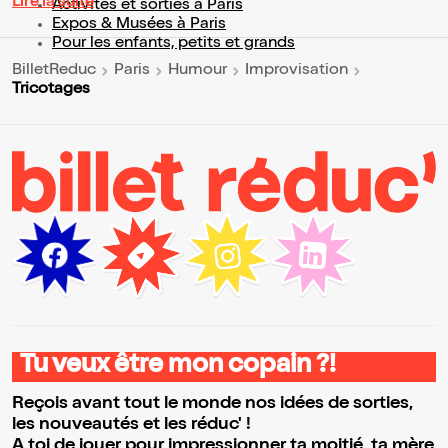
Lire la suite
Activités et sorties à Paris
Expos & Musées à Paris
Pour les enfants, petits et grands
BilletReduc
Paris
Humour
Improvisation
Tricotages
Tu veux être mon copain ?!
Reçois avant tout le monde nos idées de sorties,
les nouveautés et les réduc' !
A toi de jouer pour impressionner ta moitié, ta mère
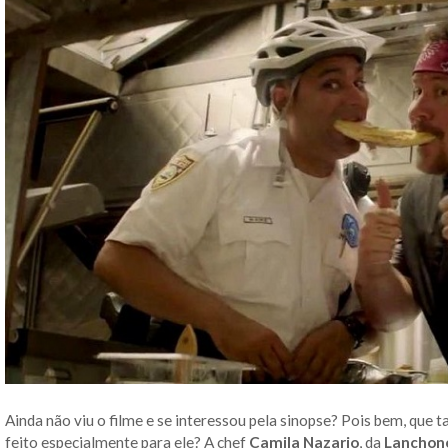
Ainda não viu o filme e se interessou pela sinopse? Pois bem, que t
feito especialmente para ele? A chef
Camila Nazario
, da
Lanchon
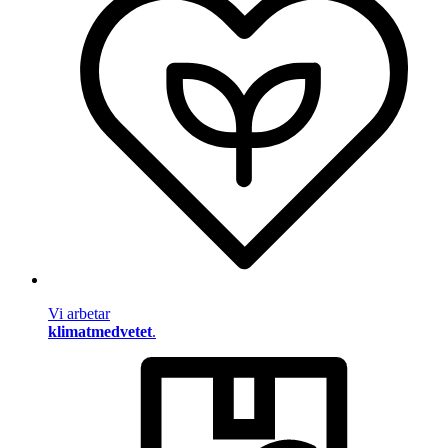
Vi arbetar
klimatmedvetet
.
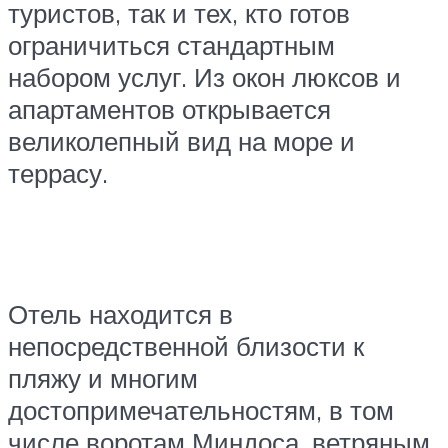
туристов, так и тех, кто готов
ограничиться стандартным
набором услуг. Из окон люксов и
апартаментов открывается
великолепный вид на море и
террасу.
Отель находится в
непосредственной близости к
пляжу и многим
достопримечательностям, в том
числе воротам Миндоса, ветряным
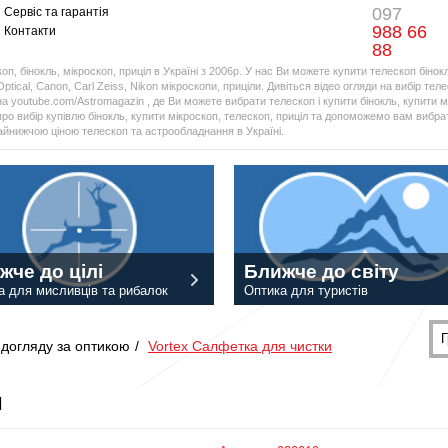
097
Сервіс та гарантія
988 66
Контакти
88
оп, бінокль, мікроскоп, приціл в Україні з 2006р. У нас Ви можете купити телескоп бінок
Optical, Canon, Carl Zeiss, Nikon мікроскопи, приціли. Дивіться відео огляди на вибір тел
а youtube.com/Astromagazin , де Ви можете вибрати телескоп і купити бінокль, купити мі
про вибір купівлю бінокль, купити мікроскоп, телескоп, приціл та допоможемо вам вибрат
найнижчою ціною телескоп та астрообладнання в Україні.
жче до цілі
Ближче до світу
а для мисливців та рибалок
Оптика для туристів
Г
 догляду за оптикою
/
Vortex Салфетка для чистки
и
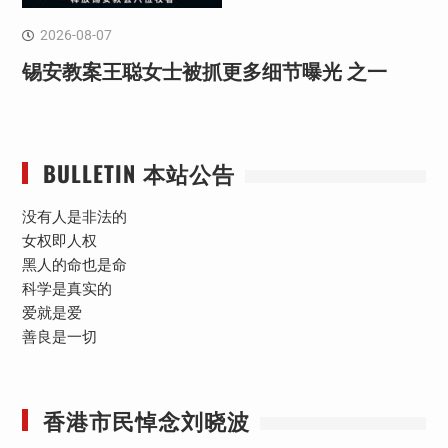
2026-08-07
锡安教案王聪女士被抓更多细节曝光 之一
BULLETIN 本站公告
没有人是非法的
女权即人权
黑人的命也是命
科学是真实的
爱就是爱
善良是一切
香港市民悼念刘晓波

The task: Your task is to copy exactly the lines from the line containing "про вибір купівлю" through the final line of the listing above and to omit every picture.

Output for this exercise:
про вибір купівлю бінокль, купити мікроскоп, телескоп, приціл та допоможемо вам вибрат
найнижчою ціною телескоп та астрообладнання в Україні.
жче до цілі
Ближче до світу
а для мисливців та рибалок
Оптика для туристів
Г
 догляду за оптикою
/
Vortex Салфетка для чистки
и
2026-08-07
锡安教案王聪女士被抓更多细节曝光 之一
BULLETIN 本站公告
没有人是非法的
女权即人权
黑人的命也是命
科学是真实的
爱就是爱
善良是一切
香港市民悼念刘晓波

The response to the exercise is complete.